→ Exercise instructions
From the entries, filter out every line that lacks "section" and copy the rest.

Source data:
+---+
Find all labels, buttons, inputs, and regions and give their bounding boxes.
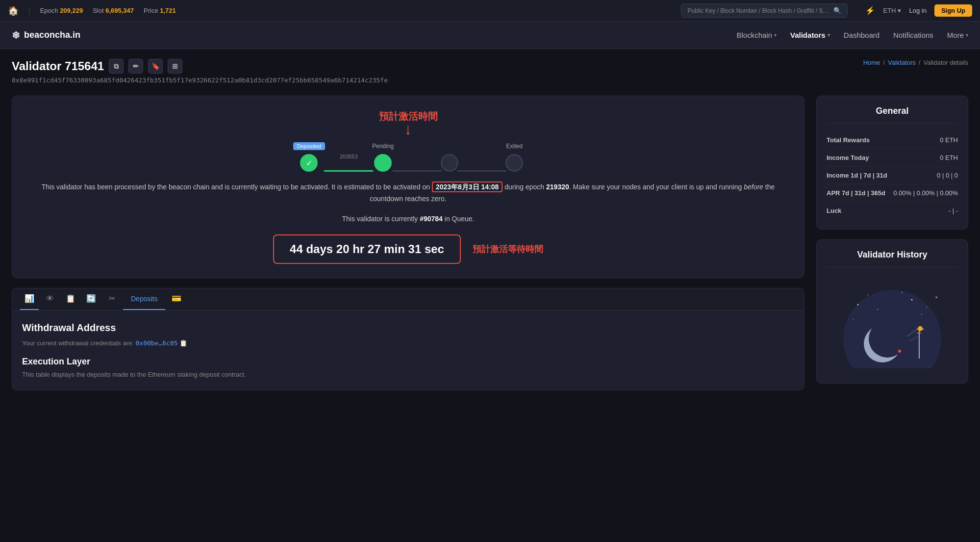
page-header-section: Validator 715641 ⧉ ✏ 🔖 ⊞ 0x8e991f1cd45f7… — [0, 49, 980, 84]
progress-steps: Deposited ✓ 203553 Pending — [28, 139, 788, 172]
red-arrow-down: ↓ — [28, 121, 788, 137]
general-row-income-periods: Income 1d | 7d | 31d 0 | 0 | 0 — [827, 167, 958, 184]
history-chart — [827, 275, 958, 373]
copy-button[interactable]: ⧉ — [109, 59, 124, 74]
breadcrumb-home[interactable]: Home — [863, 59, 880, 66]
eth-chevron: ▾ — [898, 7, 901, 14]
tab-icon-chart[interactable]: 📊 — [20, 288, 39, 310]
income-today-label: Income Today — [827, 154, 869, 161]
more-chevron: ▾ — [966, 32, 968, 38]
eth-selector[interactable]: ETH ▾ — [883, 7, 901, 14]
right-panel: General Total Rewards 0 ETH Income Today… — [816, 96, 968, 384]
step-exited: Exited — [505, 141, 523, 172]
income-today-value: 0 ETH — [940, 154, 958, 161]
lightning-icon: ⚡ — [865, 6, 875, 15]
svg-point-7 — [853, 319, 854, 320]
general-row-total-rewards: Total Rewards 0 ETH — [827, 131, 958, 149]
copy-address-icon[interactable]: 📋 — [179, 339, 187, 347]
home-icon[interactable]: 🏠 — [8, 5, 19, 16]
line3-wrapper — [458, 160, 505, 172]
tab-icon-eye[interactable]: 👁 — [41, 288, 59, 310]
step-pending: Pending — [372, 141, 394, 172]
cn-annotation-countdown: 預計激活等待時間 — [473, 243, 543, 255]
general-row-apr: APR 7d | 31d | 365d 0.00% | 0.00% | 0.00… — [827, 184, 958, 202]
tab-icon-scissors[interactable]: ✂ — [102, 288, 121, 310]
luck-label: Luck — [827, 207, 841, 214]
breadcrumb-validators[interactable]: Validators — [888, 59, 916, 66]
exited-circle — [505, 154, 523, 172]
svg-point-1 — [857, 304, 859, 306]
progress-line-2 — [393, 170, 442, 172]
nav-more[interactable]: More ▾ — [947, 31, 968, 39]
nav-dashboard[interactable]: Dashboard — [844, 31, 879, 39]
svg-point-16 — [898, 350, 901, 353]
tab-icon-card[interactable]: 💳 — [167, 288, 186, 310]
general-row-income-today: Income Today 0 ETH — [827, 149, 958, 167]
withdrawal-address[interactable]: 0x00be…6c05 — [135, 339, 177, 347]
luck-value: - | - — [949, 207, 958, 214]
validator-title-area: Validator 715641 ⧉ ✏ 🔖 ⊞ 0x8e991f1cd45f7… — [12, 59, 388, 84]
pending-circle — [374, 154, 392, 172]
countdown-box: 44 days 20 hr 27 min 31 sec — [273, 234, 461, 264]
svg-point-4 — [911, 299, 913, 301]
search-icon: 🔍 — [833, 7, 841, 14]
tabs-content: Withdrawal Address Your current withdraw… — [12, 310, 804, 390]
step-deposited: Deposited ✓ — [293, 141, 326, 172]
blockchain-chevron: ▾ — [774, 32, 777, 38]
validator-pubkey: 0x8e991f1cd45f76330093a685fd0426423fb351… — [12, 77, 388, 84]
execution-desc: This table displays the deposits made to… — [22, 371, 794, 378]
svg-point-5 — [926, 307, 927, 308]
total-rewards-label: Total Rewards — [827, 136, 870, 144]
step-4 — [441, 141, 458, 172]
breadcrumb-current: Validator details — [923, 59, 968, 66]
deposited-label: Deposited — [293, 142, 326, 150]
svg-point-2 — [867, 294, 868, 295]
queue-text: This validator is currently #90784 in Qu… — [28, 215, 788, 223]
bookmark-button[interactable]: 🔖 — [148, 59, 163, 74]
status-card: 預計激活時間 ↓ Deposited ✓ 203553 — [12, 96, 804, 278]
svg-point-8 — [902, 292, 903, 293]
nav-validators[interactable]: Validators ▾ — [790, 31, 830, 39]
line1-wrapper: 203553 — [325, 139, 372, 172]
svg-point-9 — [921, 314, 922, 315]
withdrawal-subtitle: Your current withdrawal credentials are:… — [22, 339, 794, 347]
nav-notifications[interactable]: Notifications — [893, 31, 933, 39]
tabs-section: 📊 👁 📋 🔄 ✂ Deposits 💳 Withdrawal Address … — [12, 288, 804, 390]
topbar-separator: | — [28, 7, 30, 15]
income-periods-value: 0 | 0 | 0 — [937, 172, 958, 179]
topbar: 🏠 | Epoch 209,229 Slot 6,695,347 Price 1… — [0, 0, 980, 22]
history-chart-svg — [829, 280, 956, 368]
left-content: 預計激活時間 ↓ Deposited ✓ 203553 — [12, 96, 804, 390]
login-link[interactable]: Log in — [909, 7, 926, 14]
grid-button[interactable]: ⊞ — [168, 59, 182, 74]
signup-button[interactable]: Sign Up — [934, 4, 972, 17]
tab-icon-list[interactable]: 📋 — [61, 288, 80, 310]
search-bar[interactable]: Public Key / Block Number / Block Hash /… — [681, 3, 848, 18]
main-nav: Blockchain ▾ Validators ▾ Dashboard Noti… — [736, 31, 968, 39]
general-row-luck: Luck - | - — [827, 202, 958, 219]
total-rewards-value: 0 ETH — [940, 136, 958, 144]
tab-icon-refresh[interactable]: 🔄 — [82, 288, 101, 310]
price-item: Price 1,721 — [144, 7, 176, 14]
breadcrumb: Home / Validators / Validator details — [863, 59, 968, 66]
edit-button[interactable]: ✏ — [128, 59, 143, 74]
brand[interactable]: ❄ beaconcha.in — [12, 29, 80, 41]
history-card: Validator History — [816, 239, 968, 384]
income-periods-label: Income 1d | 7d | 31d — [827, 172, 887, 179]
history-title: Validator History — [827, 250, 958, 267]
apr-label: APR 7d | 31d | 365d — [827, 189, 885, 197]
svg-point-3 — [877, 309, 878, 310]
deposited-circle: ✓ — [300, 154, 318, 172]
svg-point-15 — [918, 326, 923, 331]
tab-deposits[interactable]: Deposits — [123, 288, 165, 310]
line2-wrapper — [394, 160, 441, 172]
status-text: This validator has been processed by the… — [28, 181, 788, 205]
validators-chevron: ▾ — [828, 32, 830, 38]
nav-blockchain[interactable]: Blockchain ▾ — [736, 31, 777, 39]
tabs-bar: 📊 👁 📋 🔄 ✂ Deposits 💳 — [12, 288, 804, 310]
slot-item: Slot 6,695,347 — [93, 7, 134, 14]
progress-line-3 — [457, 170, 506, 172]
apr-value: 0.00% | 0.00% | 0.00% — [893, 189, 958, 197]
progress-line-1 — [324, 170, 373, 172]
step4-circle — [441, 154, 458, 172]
+---+
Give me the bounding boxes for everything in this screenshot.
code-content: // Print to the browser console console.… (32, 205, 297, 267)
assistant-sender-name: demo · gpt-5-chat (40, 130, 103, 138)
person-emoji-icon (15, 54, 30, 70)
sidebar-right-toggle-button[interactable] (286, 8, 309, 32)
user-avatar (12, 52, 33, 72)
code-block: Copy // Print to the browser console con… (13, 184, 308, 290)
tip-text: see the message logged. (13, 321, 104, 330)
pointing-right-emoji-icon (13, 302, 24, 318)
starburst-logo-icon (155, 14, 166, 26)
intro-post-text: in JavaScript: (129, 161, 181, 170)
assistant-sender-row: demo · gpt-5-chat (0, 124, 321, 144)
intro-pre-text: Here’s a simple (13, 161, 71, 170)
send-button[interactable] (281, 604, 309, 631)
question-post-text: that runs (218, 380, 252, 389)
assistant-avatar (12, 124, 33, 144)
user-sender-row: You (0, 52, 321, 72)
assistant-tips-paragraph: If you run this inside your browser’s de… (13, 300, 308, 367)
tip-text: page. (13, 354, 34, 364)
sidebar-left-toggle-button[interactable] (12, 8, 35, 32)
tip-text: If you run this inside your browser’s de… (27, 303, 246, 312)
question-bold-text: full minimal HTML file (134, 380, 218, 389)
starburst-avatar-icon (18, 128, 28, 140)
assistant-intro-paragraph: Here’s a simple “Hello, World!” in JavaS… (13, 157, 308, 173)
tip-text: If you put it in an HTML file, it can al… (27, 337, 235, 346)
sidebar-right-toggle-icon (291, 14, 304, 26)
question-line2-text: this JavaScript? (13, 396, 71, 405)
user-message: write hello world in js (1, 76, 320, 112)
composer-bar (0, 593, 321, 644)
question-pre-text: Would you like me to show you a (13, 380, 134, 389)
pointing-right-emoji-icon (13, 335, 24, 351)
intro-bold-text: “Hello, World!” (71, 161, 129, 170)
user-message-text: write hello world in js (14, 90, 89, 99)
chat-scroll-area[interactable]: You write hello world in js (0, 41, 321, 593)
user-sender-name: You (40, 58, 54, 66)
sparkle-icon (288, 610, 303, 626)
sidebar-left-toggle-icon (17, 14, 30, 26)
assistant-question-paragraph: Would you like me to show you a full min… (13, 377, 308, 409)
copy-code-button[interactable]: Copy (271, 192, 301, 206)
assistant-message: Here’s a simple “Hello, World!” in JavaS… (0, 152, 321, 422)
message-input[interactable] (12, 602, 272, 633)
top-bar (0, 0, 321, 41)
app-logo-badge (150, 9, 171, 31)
+---+
→ Exercise output
page-header-section: Validator 715641 ⧉ ✏ 🔖 ⊞ 0x8e991f1cd45f7… — [0, 49, 980, 84]
tabs-section: 📊 👁 📋 🔄 ✂ Deposits 💳 Withdrawal Address … — [12, 288, 804, 390]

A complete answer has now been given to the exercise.